The suit says co-workers are under constant surveillance and are threatened with money laundering, arrests and repatriation to India if they talk to foreigners. On Tuesday, FBI agents went to the beautiful Robbinsville rural temple, east of Trenton, on Tuesday.
“We were there in court-sanctioned cases,” Doreen Holder, a spokeswoman for the Federal Bureau of Investigation in Newark, confirmed by telephone.
The investigator declined to say how many offices were on site or to describe their work.
A spokesman for the BAPS, which claims to be a Hindu spiritual group, and its organizations at its office in Piscataway, New Jersey, did not return any comment.
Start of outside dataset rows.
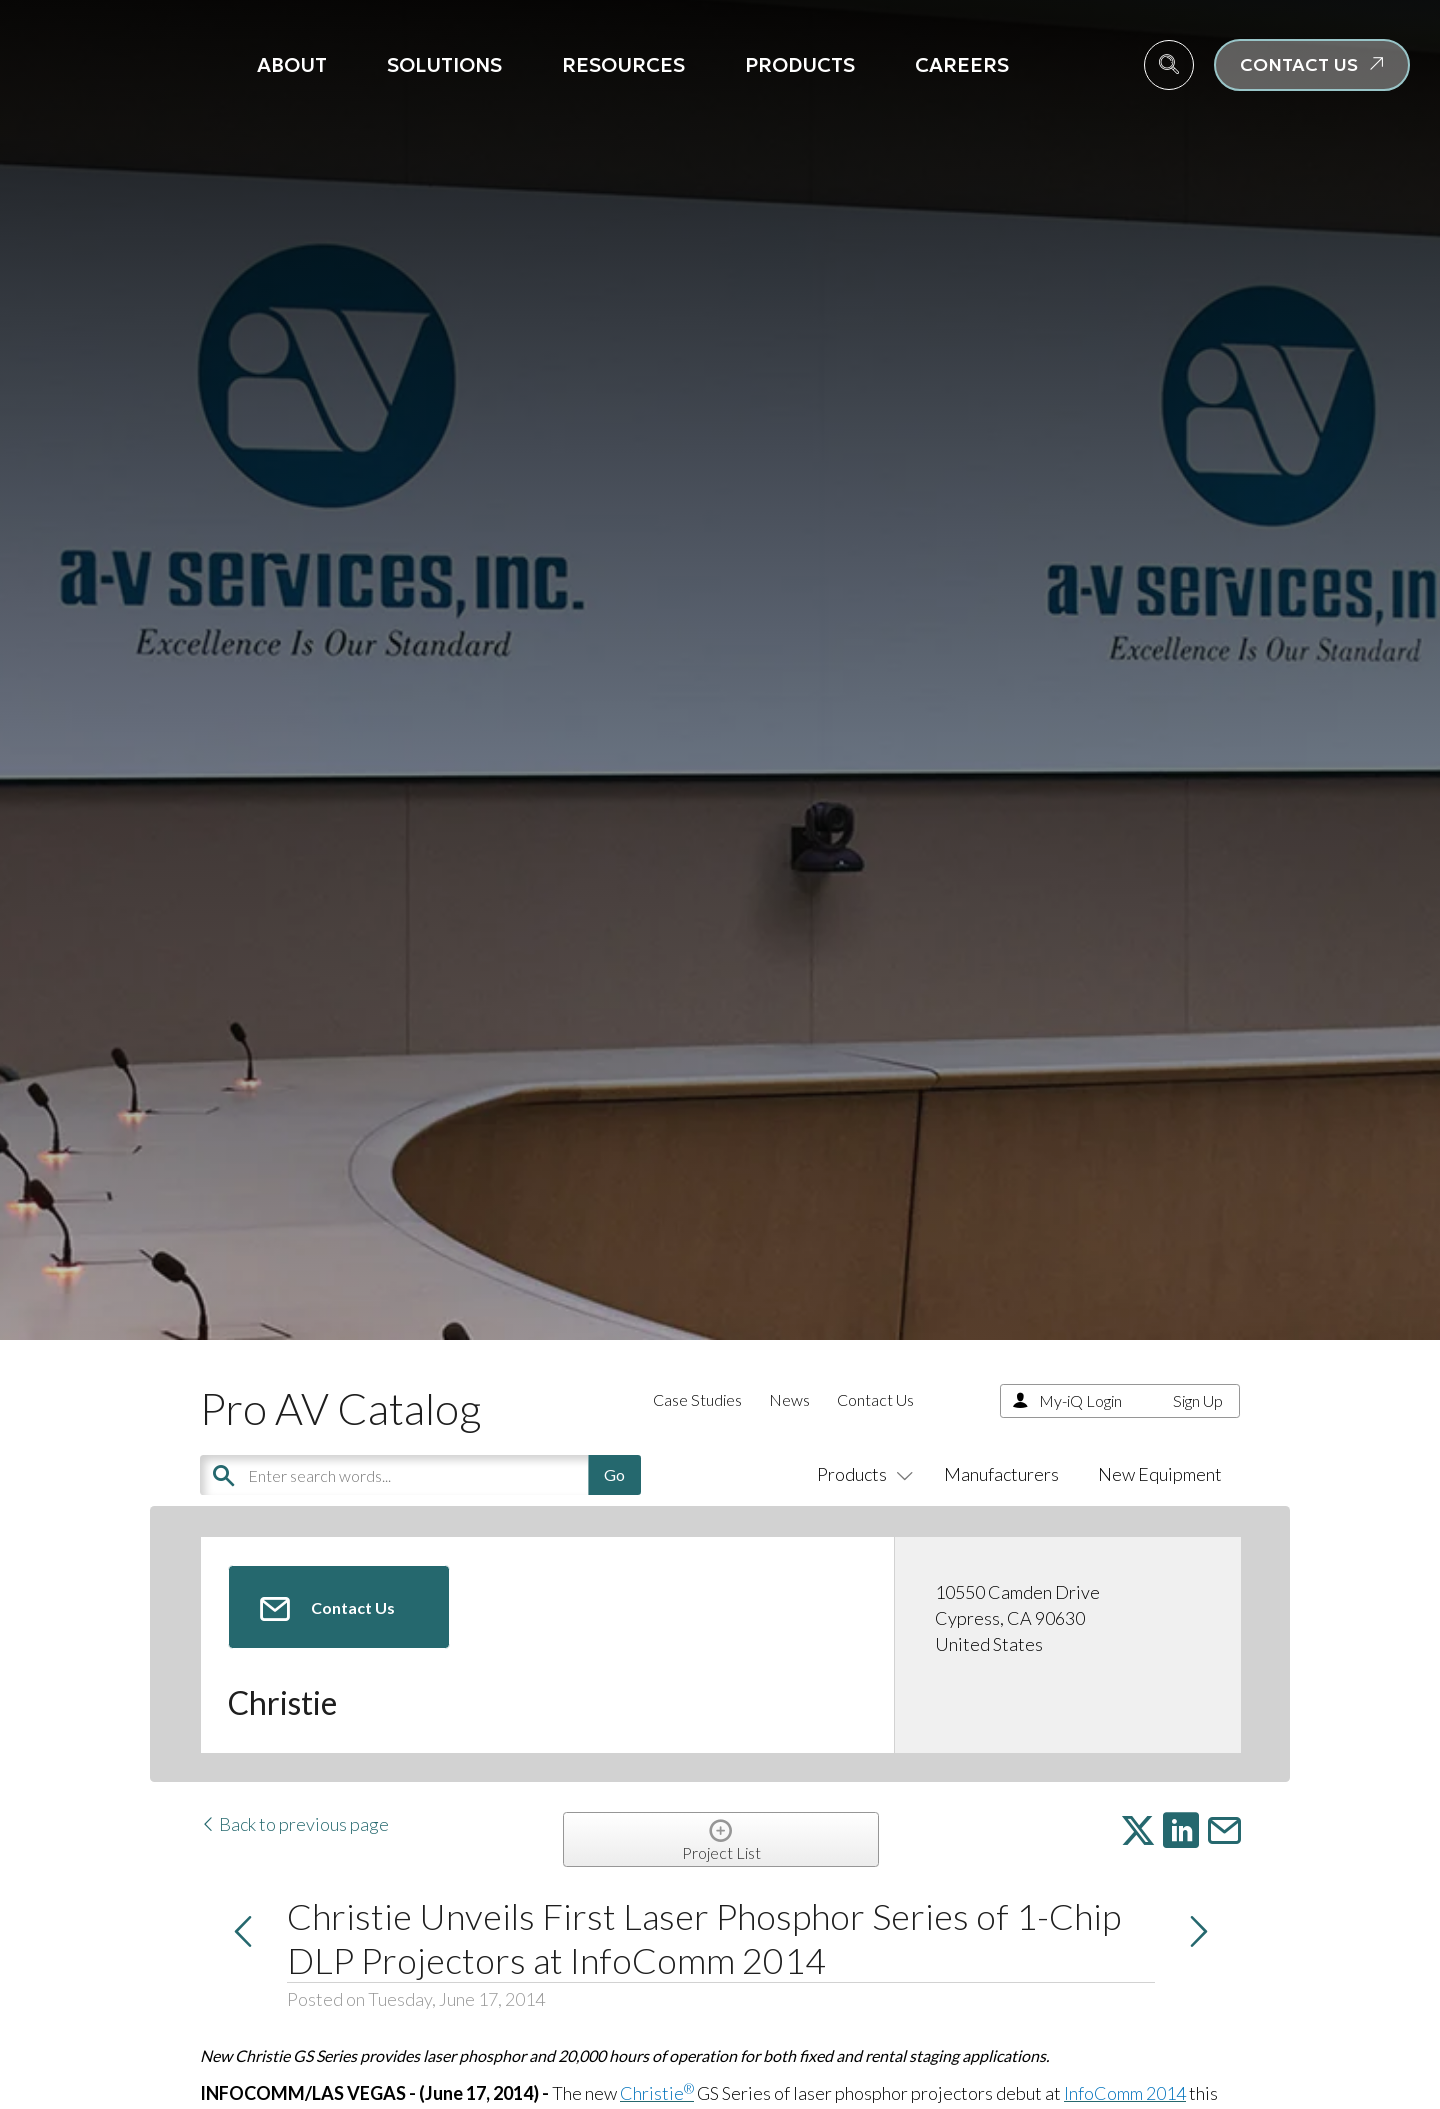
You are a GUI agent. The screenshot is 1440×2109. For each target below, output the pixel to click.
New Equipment (1160, 1474)
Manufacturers (1001, 1474)
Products (800, 65)
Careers (962, 65)
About (292, 65)
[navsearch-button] (1169, 65)
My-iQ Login (1080, 1400)
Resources (623, 65)
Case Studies (697, 1399)
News (789, 1399)
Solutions (444, 65)
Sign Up (1198, 1400)
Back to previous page (294, 1824)
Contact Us (875, 1399)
The suit states that BAPS owns the land on which the building was built and is ready for construction. The temple has been open for a number of years but expansion work is under way.
The protesters, who are said to have worked at the temple as stonecutters and other construction workers since 2012, said that in India, they belonged to the Caste group, which has long been known as “inactive” and unassuming.
Shortly after completing their construction work, the complainants said they were “forced to live and work on a fenced-in fence, which is not allowed to leave with BAPS officers.”
The suit, which also states that the workers were selected to be religious and dedicated when they entered the country, wants “full benefits for their work” as well as undisclosed damages and other compensation.